[PROBLEM DESCRIPTION]: Each entry below should appear again exactly as written, without pictures.

Records from a data collection
● ● ●

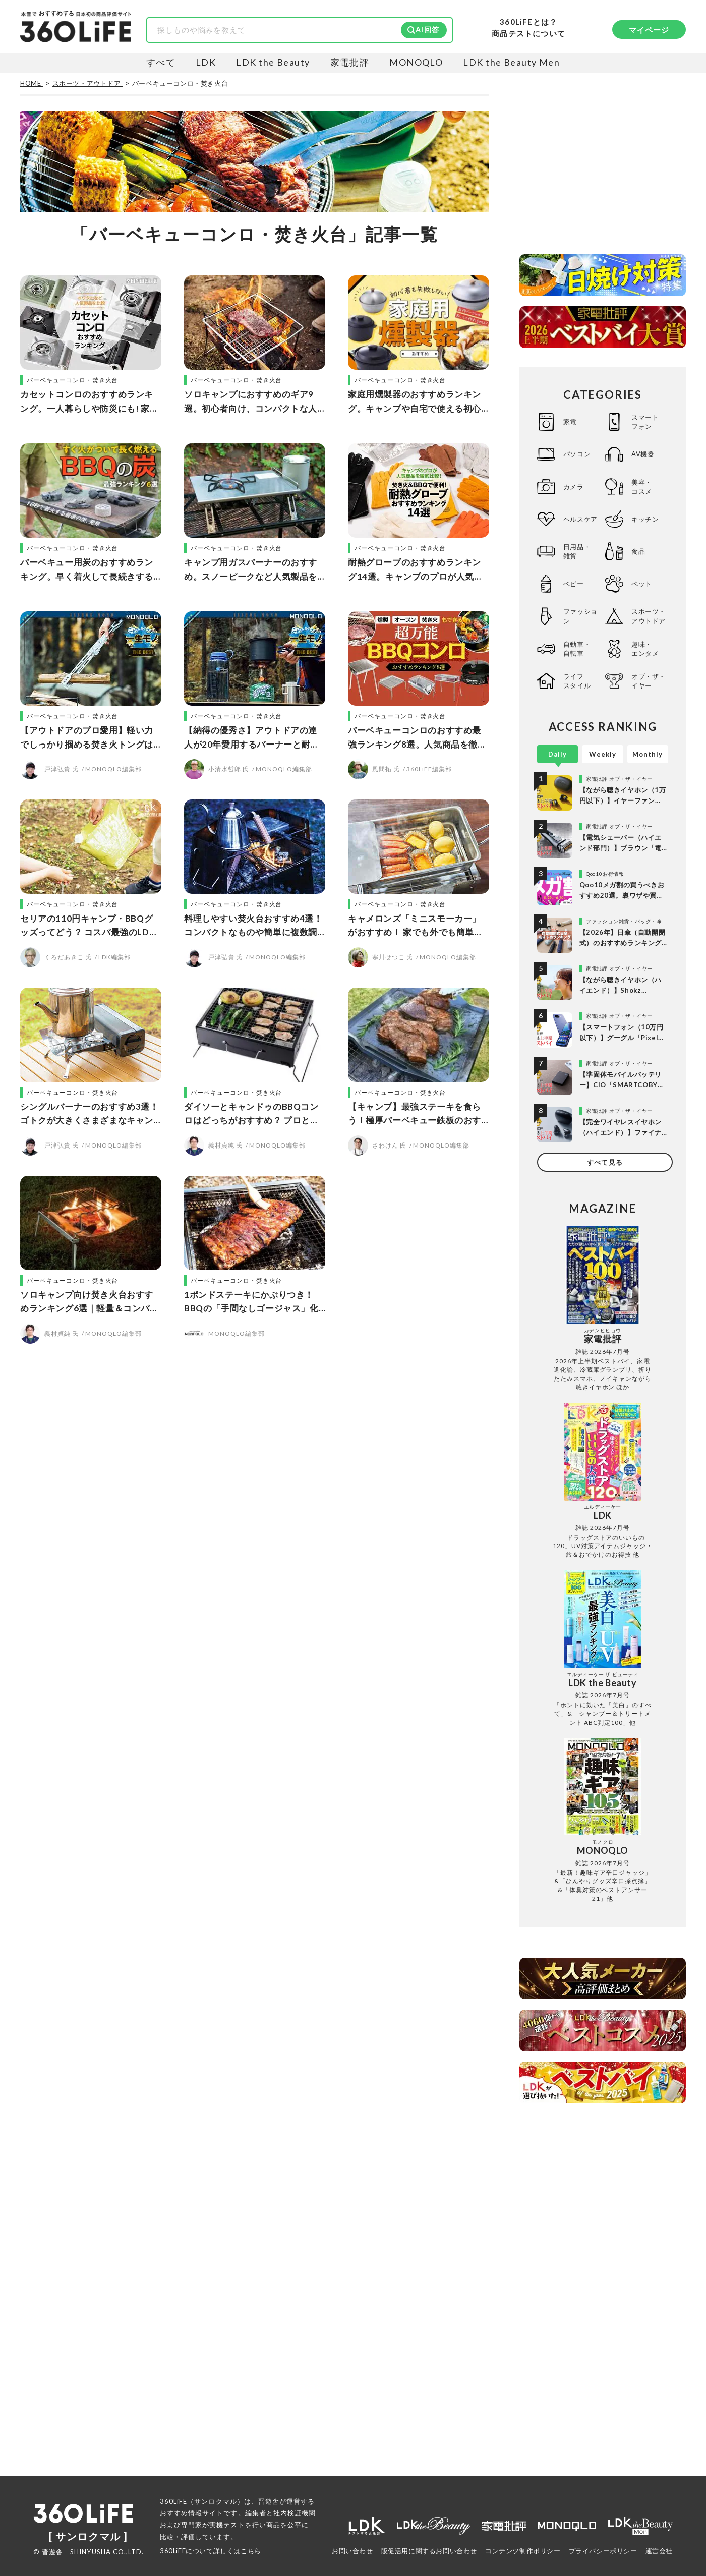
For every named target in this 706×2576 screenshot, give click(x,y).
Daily (557, 754)
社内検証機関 (294, 2513)
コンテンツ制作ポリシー (523, 2551)
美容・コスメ (641, 486)
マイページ (649, 29)
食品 (638, 551)
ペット (641, 584)
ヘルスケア (580, 519)
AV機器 (642, 454)
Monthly (647, 754)
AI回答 (427, 29)
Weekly (602, 754)
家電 (570, 422)
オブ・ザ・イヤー (648, 681)
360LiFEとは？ (528, 22)
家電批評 (350, 62)
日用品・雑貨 (577, 551)
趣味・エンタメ (645, 648)
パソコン (577, 454)
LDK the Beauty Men (511, 62)
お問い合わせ (352, 2551)
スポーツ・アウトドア (648, 615)
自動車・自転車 (577, 648)
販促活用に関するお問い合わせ (429, 2551)
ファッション (580, 615)
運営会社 (659, 2551)
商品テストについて (528, 33)
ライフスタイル (577, 681)
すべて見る (604, 1162)
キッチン (645, 519)
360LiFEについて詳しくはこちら (210, 2551)
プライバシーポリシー (603, 2551)
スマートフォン (645, 421)
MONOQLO (416, 62)
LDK (206, 62)
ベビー (573, 584)
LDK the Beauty (273, 62)
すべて (160, 62)
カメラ (573, 487)
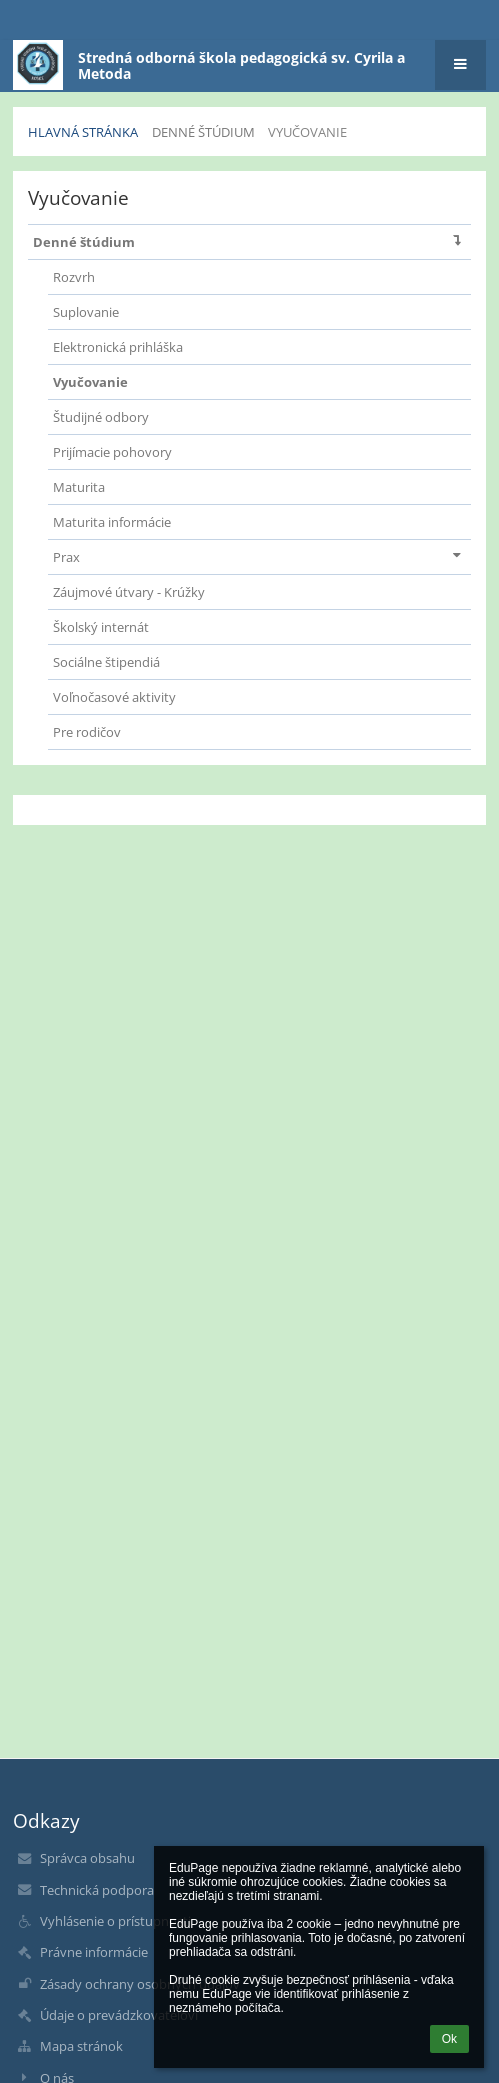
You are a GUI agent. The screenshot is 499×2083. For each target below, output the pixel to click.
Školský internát (101, 627)
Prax (261, 555)
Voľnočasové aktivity (114, 697)
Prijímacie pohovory (112, 452)
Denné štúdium (251, 240)
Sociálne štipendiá (106, 662)
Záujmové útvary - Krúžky (129, 592)
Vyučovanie (307, 132)
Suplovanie (86, 312)
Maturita (79, 487)
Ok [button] (449, 2039)
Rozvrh (74, 277)
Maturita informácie (112, 522)
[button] (460, 65)
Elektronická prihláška (118, 347)
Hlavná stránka (83, 132)
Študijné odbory (101, 417)
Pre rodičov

● ● ●

[EXERCISE SOLUTION]:
For every named target in this 706×2576 screenshot, give click(x,y).
Daily (557, 754)
社内検証機関 (294, 2513)
コンテンツ制作ポリシー (523, 2551)
美容・コスメ (641, 486)
マイページ (649, 29)
食品 (638, 551)
ペット (641, 584)
ヘルスケア (580, 519)
AV機器 (642, 454)
Monthly (647, 754)
AI回答 (427, 29)
Weekly (602, 754)
家電 (570, 422)
オブ・ザ・イヤー (648, 681)
360LiFEとは？ (528, 22)
家電批評 (350, 62)
日用品・雑貨 (577, 551)
趣味・エンタメ (645, 648)
パソコン (577, 454)
LDK the Beauty Men (511, 62)
お問い合わせ (352, 2551)
スポーツ・アウトドア (648, 615)
自動車・自転車 (577, 648)
販促活用に関するお問い合わせ (429, 2551)
ファッション (580, 615)
運営会社 (659, 2551)
商品テストについて (528, 33)
ライフスタイル (577, 681)
すべて見る (604, 1162)
キッチン (645, 519)
360LiFEについて詳しくはこちら (210, 2551)
プライバシーポリシー (603, 2551)
スマートフォン (645, 421)
MONOQLO (416, 62)
LDK (206, 62)
ベビー (573, 584)
LDK the Beauty (273, 62)
すべて (160, 62)
カメラ (573, 487)
You are a GUI agent. The screenshot is 499×2083. For each target below, output the pixel to click.
Školský internát (101, 627)
Prax (261, 555)
Voľnočasové aktivity (114, 697)
Prijímacie pohovory (112, 452)
Denné štúdium (251, 240)
Sociálne štipendiá (106, 662)
Záujmové útvary - Krúžky (129, 592)
Vyučovanie (307, 132)
Suplovanie (86, 312)
Maturita (79, 487)
Ok [button] (449, 2039)
Rozvrh (74, 277)
Maturita informácie (112, 522)
[button] (460, 65)
Elektronická prihláška (118, 347)
Hlavná stránka (83, 132)
Študijné odbory (101, 417)
Pre rodičov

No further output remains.